Reproduce the listing exactly and skip over any pictures.

———

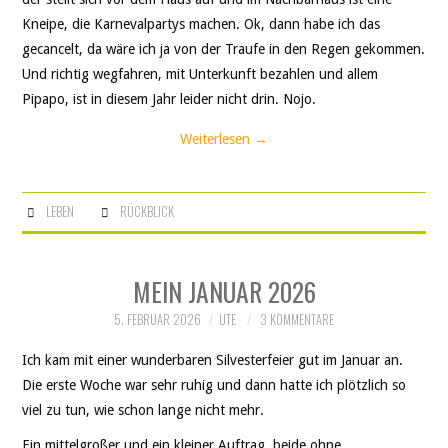
Kneipe, die Karnevalpartys machen. Ok, dann habe ich das
gecancelt, da wäre ich ja von der Traufe in den Regen gekommen.
Und richtig wegfahren, mit Unterkunft bezahlen und allem
Pipapo, ist in diesem Jahr leider nicht drin. Nojo.
Weiterlesen
→
LEBEN
RÜCKBLICK
MEIN JANUAR 2026
5. FEBRUAR 2026
UTE
3 KOMMENTARE
Ich kam mit einer wunderbaren Silvesterfeier gut im Januar an.
Die erste Woche war sehr ruhig und dann hatte ich plötzlich so
viel zu tun, wie schon lange nicht mehr.
Ein mittelgroßer und ein kleiner Auftrag, beide ohne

———

[SOLUTION TO THIS PROBLEM]
Kneipe, die Karnevalpartys machen. Ok, dann habe ich das
gecancelt, da wäre ich ja von der Traufe in den Regen gekommen.
Und richtig wegfahren, mit Unterkunft bezahlen und allem
Pipapo, ist in diesem Jahr leider nicht drin. Nojo.
Weiterlesen
→
LEBEN
RÜCKBLICK
MEIN JANUAR 2026
5. FEBRUAR 2026
UTE
3 KOMMENTARE
Ich kam mit einer wunderbaren Silvesterfeier gut im Januar an.
Die erste Woche war sehr ruhig und dann hatte ich plötzlich so
viel zu tun, wie schon lange nicht mehr.
Ein mittelgroßer und ein kleiner Auftrag, beide ohne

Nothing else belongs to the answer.